• Required work: A faithful, complete copy of the entries below is required, with images removed.

START Data records

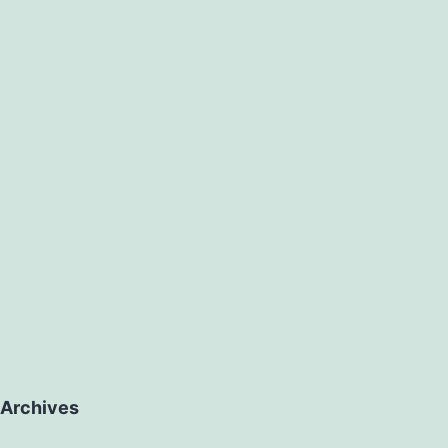
Archives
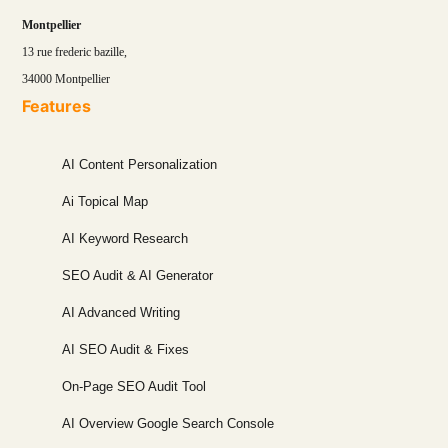
Montpellier
13 rue frederic bazille,
34000 Montpellier
Features
AI Content Personalization
Ai Topical Map
AI Keyword Research
SEO Audit & AI Generator
AI Advanced Writing
AI SEO Audit & Fixes
On-Page SEO Audit Tool
AI Overview Google Search Console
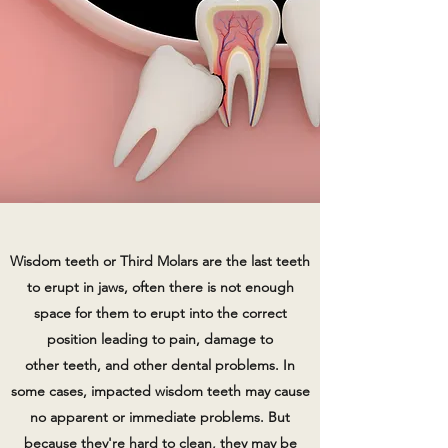
Wisdom teeth or Third Molars are the last teeth
to erupt in jaws, often there is not enough
space for them to erupt into the correct
position leading to pain, damage to
other teeth, and other dental problems. In
some cases, impacted wisdom teeth may cause
no apparent or immediate problems. But
because they're hard to clean, they may be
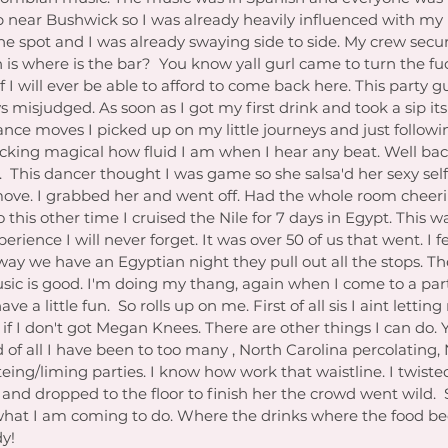
p near Bushwick so I was already heavily influenced with my
the spot and I was already swaying side to side. My crew sec
n is where is the bar?  You know yall gurl came to turn the fu
 I will ever be able to afford to come back here. This party g
s misjudged. As soon as I got my first drink and took a sip its 
ance moves I picked up on my little journeys and just followi
ucking magical how fluid I am when I hear any beat. Well bac
This dancer thought I was game so she salsa'd her sexy self
 move. I grabbed her and went off. Had the whole room cheer
o this other time I cruised the Nile for 7 days in Egypt. This w
ence I will never forget. It was over 50 of us that went. I fe
way we have an Egyptian night they pull out all the stops. Th
sic is good. I'm doing my thang, again when I come to a par
ave a little fun.  So rolls up on me. First of all sis I aint letti
 if I don't got Megan Knees. There are other things I can do. 
of all I have been to too many , North Carolina percolating,
eing/liming parties. I know how work that waistline. I twist
and dropped to the floor to finish her the crowd went wild.  So
y what I am coming to do. Where the drinks where the food be
dy!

END Data records

• Output for this exercise:
Archives
Montpellier
13 rue frederic bazille,
34000 Montpellier
Features
AI Content Personalization
Ai Topical Map
AI Keyword Research
SEO Audit & AI Generator
AI Advanced Writing
AI SEO Audit & Fixes
On-Page SEO Audit Tool
AI Overview Google Search Console
Wisdom teeth or Third Molars are the last teeth
to erupt in jaws, often there is not enough
space for them to erupt into the correct
position leading to pain, damage to
other teeth, and other dental problems. In
some cases, impacted wisdom teeth may cause
no apparent or immediate problems. But
because they're hard to clean, they may be
p near Bushwick so I was already heavily influenced with my
the spot and I was already swaying side to side. My crew sec
n is where is the bar?  You know yall gurl came to turn the fu
 I will ever be able to afford to come back here. This party g
s misjudged. As soon as I got my first drink and took a sip its 
ance moves I picked up on my little journeys and just followi
ucking magical how fluid I am when I hear any beat. Well bac
This dancer thought I was game so she salsa'd her sexy self
 move. I grabbed her and went off. Had the whole room cheer
o this other time I cruised the Nile for 7 days in Egypt. This w
ence I will never forget. It was over 50 of us that went. I fe
way we have an Egyptian night they pull out all the stops. Th
sic is good. I'm doing my thang, again when I come to a par
ave a little fun.  So rolls up on me. First of all sis I aint letti
 if I don't got Megan Knees. There are other things I can do. 
of all I have been to too many , North Carolina percolating,
eing/liming parties. I know how work that waistline. I twist
and dropped to the floor to finish her the crowd went wild.  So
y what I am coming to do. Where the drinks where the food be
dy!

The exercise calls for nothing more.